-- Opening Marker --

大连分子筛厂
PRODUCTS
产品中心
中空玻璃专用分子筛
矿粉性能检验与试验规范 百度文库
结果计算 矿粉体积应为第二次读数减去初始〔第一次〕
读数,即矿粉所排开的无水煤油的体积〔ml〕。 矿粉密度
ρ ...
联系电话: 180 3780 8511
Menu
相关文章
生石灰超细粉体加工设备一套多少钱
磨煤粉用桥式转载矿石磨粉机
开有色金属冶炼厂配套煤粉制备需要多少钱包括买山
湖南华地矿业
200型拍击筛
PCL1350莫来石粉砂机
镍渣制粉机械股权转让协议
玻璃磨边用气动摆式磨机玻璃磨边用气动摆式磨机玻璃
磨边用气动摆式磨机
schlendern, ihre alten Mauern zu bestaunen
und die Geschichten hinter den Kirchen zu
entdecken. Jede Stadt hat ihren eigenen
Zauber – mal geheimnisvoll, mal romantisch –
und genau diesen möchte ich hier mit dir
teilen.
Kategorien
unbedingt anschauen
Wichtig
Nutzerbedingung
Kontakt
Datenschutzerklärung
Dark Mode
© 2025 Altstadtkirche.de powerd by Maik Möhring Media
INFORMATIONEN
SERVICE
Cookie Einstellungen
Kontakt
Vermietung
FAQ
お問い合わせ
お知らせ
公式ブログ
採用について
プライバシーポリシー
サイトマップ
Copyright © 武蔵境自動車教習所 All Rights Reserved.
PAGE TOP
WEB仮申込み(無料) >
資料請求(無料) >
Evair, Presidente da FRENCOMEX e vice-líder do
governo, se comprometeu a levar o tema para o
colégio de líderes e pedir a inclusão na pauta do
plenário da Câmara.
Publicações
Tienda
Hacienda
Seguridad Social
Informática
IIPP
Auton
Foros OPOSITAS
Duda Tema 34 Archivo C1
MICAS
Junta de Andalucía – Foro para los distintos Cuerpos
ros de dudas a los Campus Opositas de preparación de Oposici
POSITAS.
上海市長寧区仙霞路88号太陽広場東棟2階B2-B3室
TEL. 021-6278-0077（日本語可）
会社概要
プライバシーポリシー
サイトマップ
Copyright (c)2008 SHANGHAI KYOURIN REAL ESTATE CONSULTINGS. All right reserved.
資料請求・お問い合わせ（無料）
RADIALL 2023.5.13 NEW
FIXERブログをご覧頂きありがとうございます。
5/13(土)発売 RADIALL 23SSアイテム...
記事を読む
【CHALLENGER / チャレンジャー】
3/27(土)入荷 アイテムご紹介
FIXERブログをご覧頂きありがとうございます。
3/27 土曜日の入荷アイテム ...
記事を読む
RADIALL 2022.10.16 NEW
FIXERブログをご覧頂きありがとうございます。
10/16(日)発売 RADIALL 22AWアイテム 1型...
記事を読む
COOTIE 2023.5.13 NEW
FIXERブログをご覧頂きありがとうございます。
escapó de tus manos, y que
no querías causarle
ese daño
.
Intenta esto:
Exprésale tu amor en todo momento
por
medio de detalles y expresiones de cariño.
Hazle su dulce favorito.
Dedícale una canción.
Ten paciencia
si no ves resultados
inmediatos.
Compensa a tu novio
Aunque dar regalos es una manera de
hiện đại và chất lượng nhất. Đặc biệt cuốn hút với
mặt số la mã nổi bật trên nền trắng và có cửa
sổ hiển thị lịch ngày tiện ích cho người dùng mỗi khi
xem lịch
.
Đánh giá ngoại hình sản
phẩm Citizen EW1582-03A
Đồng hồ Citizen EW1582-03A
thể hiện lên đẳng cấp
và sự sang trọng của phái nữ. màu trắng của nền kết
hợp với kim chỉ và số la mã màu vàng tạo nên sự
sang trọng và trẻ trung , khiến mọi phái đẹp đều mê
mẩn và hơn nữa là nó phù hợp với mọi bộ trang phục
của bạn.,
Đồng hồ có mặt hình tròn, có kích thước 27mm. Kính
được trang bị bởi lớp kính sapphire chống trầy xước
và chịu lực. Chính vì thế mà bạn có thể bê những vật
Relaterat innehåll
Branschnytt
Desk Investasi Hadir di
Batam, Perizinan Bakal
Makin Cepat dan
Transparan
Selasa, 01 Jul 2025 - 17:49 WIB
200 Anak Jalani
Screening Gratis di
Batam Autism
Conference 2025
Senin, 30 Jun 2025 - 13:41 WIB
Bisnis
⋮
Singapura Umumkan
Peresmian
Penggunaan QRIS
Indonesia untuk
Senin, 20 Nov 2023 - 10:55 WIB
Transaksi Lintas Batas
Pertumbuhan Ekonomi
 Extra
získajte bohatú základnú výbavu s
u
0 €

-- Closing Marker --
-- Opening Marker --

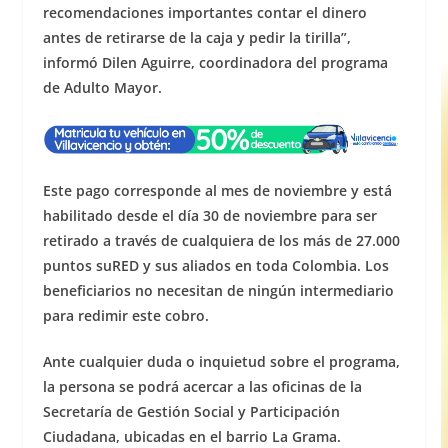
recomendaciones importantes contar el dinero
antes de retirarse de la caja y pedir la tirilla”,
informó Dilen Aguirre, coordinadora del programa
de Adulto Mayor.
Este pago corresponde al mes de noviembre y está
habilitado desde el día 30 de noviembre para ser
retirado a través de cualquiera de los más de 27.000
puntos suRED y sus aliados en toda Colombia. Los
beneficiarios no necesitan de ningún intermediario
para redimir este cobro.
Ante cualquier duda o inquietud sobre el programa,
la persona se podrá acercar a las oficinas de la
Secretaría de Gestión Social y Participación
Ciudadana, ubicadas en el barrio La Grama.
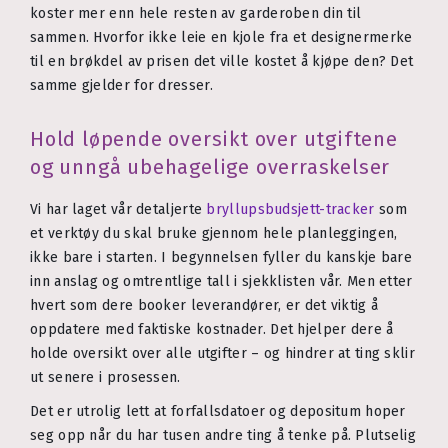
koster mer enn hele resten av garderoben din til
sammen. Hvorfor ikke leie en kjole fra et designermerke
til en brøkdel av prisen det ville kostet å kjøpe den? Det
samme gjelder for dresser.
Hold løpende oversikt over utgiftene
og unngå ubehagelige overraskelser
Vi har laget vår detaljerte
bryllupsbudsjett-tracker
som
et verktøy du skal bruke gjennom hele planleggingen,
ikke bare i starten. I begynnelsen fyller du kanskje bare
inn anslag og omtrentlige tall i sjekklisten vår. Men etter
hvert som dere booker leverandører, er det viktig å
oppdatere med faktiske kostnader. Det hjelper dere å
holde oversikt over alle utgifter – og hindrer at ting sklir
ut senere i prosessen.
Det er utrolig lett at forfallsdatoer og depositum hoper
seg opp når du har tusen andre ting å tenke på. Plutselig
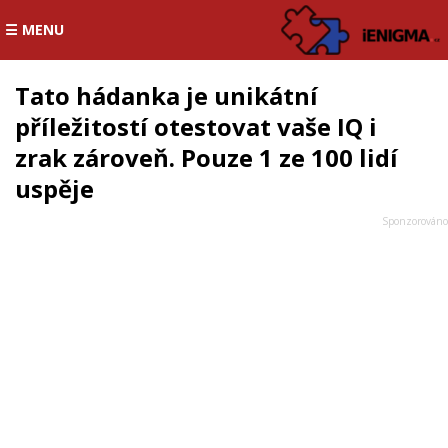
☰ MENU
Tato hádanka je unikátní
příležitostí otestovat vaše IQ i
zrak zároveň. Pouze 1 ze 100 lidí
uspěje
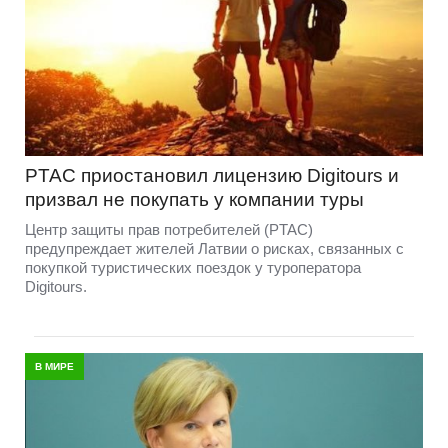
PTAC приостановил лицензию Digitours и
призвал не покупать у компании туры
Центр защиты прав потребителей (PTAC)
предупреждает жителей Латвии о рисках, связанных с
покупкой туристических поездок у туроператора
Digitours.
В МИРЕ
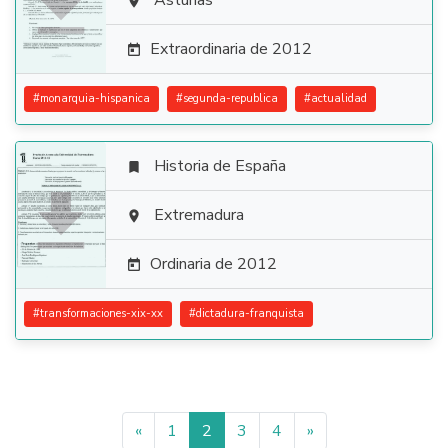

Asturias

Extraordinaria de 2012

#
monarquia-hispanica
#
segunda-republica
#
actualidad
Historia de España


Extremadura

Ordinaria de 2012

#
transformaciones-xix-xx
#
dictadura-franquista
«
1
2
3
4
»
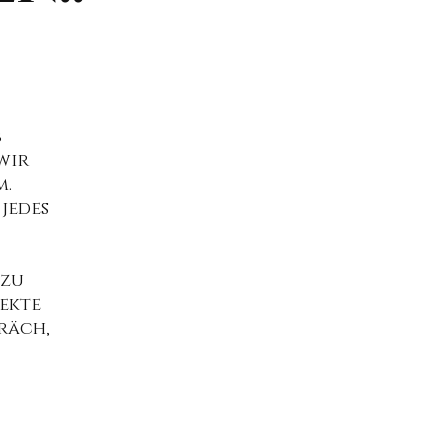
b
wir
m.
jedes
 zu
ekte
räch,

-- Closing Marker --
-- Opening Marker --

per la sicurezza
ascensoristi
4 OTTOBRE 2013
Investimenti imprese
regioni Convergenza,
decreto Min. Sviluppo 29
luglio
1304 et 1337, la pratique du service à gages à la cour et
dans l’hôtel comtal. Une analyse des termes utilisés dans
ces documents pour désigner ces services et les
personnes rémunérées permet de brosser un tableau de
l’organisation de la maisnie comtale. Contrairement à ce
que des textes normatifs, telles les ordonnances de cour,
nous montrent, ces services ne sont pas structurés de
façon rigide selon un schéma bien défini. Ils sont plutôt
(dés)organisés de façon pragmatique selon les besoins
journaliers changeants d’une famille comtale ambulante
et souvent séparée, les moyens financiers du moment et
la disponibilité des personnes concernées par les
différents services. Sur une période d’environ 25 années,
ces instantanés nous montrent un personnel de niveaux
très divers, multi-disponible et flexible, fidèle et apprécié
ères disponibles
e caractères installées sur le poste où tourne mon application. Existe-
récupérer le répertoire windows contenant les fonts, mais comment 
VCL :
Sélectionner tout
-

-- Closing Marker --

_TASK STATEMENT_
Which lines run from the one holding "(dés)organisés de façon" through the one holding "e caractères installées" in the records above? Repeat them exactly, both included, and nothing more.

_WRITTEN REPLY_
(dés)organisés de façon pragmatique selon les besoins
journaliers changeants d’une famille comtale ambulante
et souvent séparée, les moyens financiers du moment et
la disponibilité des personnes concernées par les
différents services. Sur une période d’environ 25 années,
ces instantanés nous montrent un personnel de niveaux
très divers, multi-disponible et flexible, fidèle et apprécié
ères disponibles
e caractères installées sur le poste où tourne mon application. Existe-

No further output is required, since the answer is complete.